EXERCISE REQUIREMENTS – All entries are to be copied exactly, with pictures removed.

==== SOURCE INFORMATION ====

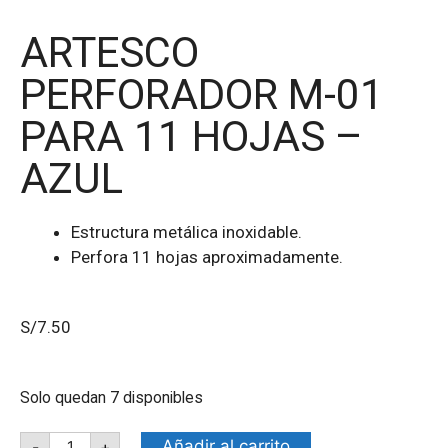
ARTESCO
PERFORADOR M-01
PARA 11 HOJAS –
AZUL
Estructura metálica inoxidable.
Perfora 11 hojas aproximadamente.
S/
7.50
Solo quedan 7 disponibles
Añadir al carrito
-
+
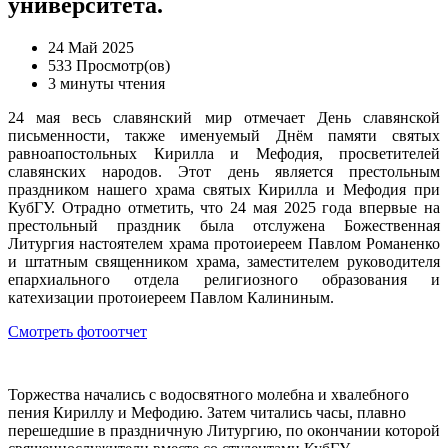
университета.
24 Май 2025
533 Просмотр(ов)
3 минуты чтения
24 мая весь славянский мир отмечает День славянской
письменности, также именуемый Днём памяти святых
равноапостольных Кирилла и Мефодия, просветителей
славянских народов. Этот день является престольным
праздником нашего храма святых Кирилла и Мефодия при
КубГУ. Отрадно отметить, что 24 мая 2025 года впервые на
престольный праздник была отслужена Божественная
Литургия настоятелем храма протоиереем Павлом Романенко
и штатным священником храма, заместителем руководителя
епархиального отдела религиозного образования и
катехизации протоиереем Павлом Калининым.
Смотреть фотоотчет
Торжества начались с водосвятного молебна и хвалебного
пения Кириллу и Мефодию. Затем читались часы, плавно
перешедшие в праздничную Литургию, по окончании которой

====

RESPONSE AREA –
ARTESCO
PERFORADOR M-01
PARA 11 HOJAS –
AZUL
Estructura metálica inoxidable.
Perfora 11 hojas aproximadamente.
S/
7.50
Solo quedan 7 disponibles
Añadir al carrito
-
+
университета.
24 Май 2025
533 Просмотр(ов)
3 минуты чтения
24 мая весь славянский мир отмечает День славянской
письменности, также именуемый Днём памяти святых
равноапостольных Кирилла и Мефодия, просветителей
славянских народов. Этот день является престольным
праздником нашего храма святых Кирилла и Мефодия при
КубГУ. Отрадно отметить, что 24 мая 2025 года впервые на
престольный праздник была отслужена Божественная
Литургия настоятелем храма протоиереем Павлом Романенко
и штатным священником храма, заместителем руководителя
епархиального отдела религиозного образования и
катехизации протоиереем Павлом Калининым.
Смотреть фотоотчет
Торжества начались с водосвятного молебна и хвалебного
пения Кириллу и Мефодию. Затем читались часы, плавно
перешедшие в праздничную Литургию, по окончании которой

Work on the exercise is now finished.